A year-to-date stock market slump has left U.S. tech stocks in the longest drought of the century, with experts optimistic about the pace of the resurgence, even after signs of a temporary resurgence in other sectors. I am cautious.
A study by Morgan Stanley’s Technology Equity Capital Markets team found a value of more than $50 million, surpassing previous records set in the aftermath of the 2008 financial crisis and the dot-com crash of the early 2000s. A technology IPO will take place on Wednesday for 238 days.

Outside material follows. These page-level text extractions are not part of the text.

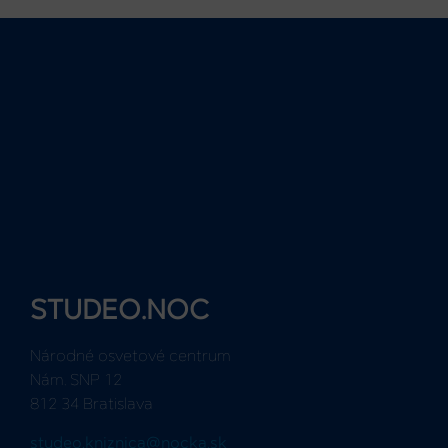
STUDEO.NOC
Národné osvetové centrum
Nám. SNP 12
812 34 Bratislava
studeo.kniznica@nocka.sk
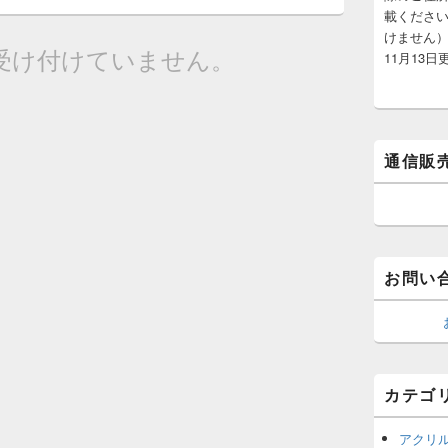
載くださ
けません）
受け付けていません。
11月13日
通信販
お問い
カテゴ
アクリ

The US stock market has been rocked this year by the Federal Reserve’s battle to keep inflation down through aggressive rate hikes. Rising interest rates hurt stock prices by reducing the value of future earnings, raising fears that the economy could be pushed into recession.
High-growth tech stocks, which dominated last year’s record-breaking IPO market and enjoyed the biggest gains during the stock market boom, have been disproportionately hit by this year’s plunge.

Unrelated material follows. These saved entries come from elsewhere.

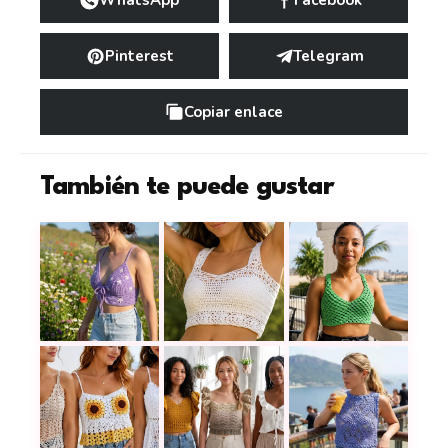
WhatsApp
Facebook
Pinterest
Telegram
Copiar enlace
También te puede gustar
Combina puntos calados, frescura 
Crop top lila a crochet con flores bordadas: un d
Este top verde a cr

The technology-dominated Nasdaq Composite is down nearly 28% so far this year, with the Renaissance IPO Index tracking U.S. companies listed in the past two years down more than 45%, compared to a drop of just over 19% for the S&P 500. .
“There is a tremendous amount of uncertainty in the market right now, and uncertainty is the enemy of the IPO market.
“I think the outlook should stabilize somewhat and investors should step in to buy existing public securities before they move further up the risk curve and buy technology IPOs.”
Life insurer Corebridge last week completed its first $1 billion U.S. IPO since January, and its cautious early welcome has highlighted investor caution even in more established and profitable companies. did.
Even after the Corebridge deal, overall U.S. IPO volume fell 94% year-over-year, with $7 billion raised so far in 2022, compared with $110 billion in the same period last year, according to Dealogic data. It’s nothing more than
Corebridge has been noted as a sign of investor appetite for further deals. But Nicole Brookshire, a partner at Davis Polk, a law firm that specializes in tech company listings, said other factors, such as weak earnings reports, “will have a huge impact on the outlook for new tech companies. ” said it was possible.
“Guidance has deteriorated for some companies and sectors [and] Many companies are feeling the effects of macro headwinds, which are impacting valuations,” she said.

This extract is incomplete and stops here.